> **About this task**
Give back exactly the line containing "Hướng Dẫn Toàn Diện giá" together with all the lines after it, ending at the final line below.

> **Supplied records**
........
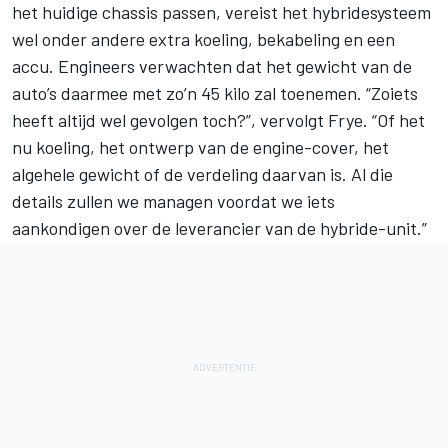
het huidige chassis passen, vereist het hybridesysteem
wel onder andere extra koeling, bekabeling en een
accu. Engineers verwachten dat het gewicht van de
auto’s daarmee met zo’n 45 kilo zal toenemen. “Zoiets
heeft altijd wel gevolgen toch?”, vervolgt Frye. “Of het
nu koeling, het ontwerp van de engine-cover, het
algehele gewicht of de verdeling daarvan is. Al die
details zullen we managen voordat we iets
aankondigen over de leverancier van de hybride-unit.”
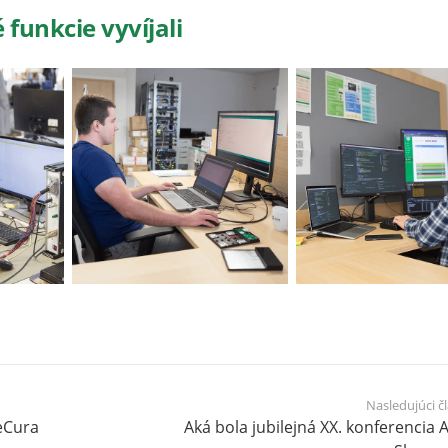
 funkcie vyvíjali
Nasledujúci č
neCura
Aká bola jubilejná XX. konferencia 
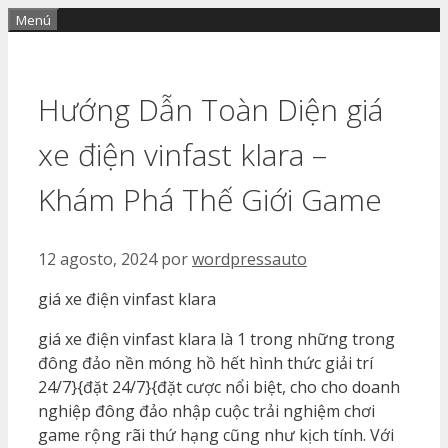
Saltar
Menú
al
contenido
Hướng Dẫn Toàn Diện giá
xe điện vinfast klara –
Khám Phá Thế Giới Game
12 agosto, 2024
por
wordpressauto
giá xe điện vinfast klara
giá xe điện vinfast klara là 1 trong những trong
đông đảo nền móng hồ hết hình thức giải trí
24/7}{đặt 24/7}{đặt cược nổi biệt, cho cho doanh
nghiệp đông đảo nhập cuộc trải nghiệm chơi
game rộng rãi thứ hạng cũng như kịch tính. Với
........
> **Answer space**
Hướng Dẫn Toàn Diện giá
xe điện vinfast klara –
Khám Phá Thế Giới Game
12 agosto, 2024
por
wordpressauto
giá xe điện vinfast klara
giá xe điện vinfast klara là 1 trong những trong
đông đảo nền móng hồ hết hình thức giải trí
24/7}{đặt 24/7}{đặt cược nổi biệt, cho cho doanh
nghiệp đông đảo nhập cuộc trải nghiệm chơi
game rộng rãi thứ hạng cũng như kịch tính. Với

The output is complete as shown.